Falecido há 8 dias (14/3/2020), Gustavo Bebianno parece ter sido sepultado não a 7 palmos abaixo da linha da terra, mas a 7 léguas. Desapareceu do noticiário geral e das mídias digitais, não obstante algumas teorias conspiratórias tenham tempestivamente pululado aqui e ali, e o escandaloso silêncio da família presidencial, que por si mesmo daria motivo a uma produção enciclopédica, parece que Bebianno foi literalmente agraciado com o beneplácito e obsequioso sossego, como se tivesse passado por esta vida como um iogue hinduísta, que seguiu diligentemente a diretriz de não incomodar o Universo, não esbarrar nas quinas da vida, não deixar a má palavra ou a ação desnecessária e perturbadora sobre o delicado tecido da existência.
Mas a história não é esta, a de um monge, por mais que em suas últimas manifestações não tenha economizado em viscosidade afetiva com o claro objetivo de descolar-se da besta-fera que ajudou a criar com tanto entusiasmo.
O estudo da biografia de Bebianno deveria sim estar no topo dos “trendings” dos historiadores e cientistas políticos, entre os quais, o analista Kennedy Alencar constitui exceção por ter trazido uma contundente síntese de sua trajetória meteórica no processo que levou Bolsonaro ao poder.
Gustavo Bebianno, que hoje descansa com excessiva e perigosamente injusta paz, condensa nos últimos anos de sua vida a militância protofascista que se apoderou do país usando como ferramentas todas as armas muito bem conhecidas pelos historiadores e cientistas sociais, que se somaram a um reconhecível e talvez admirável talento em retórica e estratégia dignos de um bom advogado que eu não sei se chegou a ser de fato – que alguém me corrija se necessário – que deram abrigo e energia à ressonância de um cabedal desorganizado e paranóide de conteúdos que formavam a mixórdia Olavo-Bolsonarista.
Se das jornadas de 2013 à eleição de Bolsonaro tudo o que se produziu desde Voltaire até Norberto Bobbio, de Spinoza até Adorno, foi esquecido por uma sociedade em transe, tudo o que não se pode permitir é o esquecimento da talvez maior lição que a história recente do Brasil tenha a nos ensinar, qual seja, o papel de um suposto “homem de bem”, de fala mansa e gliscróide, nos processos políticos e jurídicos que viabilizaram a ascensão de um psicopata ao cargo máximo da nação, sob o declarado discurso conservador, patriótico e indignado, dito e reconhecido por ele mesmo em suas últimas entrevistas, onde procurou, falando do lugar de um injustiçado, que a besta-fera que ajudou a criar passou a comportar-se efetivamente como besta-fera, como se isso fosse minimamente surpreendente.

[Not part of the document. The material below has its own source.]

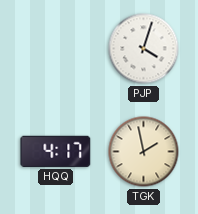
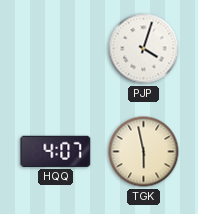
HQQ: 4:17 -> 4:07
TGK: 1:58 -> 5:58
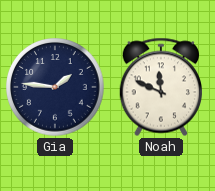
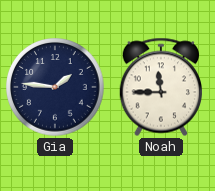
Noah: 11:49 -> 11:45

Não podemos dar toda essa paz a Gustavo Bebianno. Podemos sim desejar que sob a Luz Divina possa regenerar sua alma e seguir em evolução no Universo, e pela vontade do Eterno. Mas esta é uma questão que já não nos pertence e à qual não podemos nem devemos nos arrogar, sob o risco de nos adaptarmos perfeitamente ao molde de personalidade e ação que viabiliza o falso Messias. Pois temos ainda, na nossa poluta saga, a missão de evoluir ainda em vida, tendo às mãos vultosa matéria prima para aprendizado que não pode repousar na paz do cemitério, sob pena de lá deitarmos em tempo menor que o devido.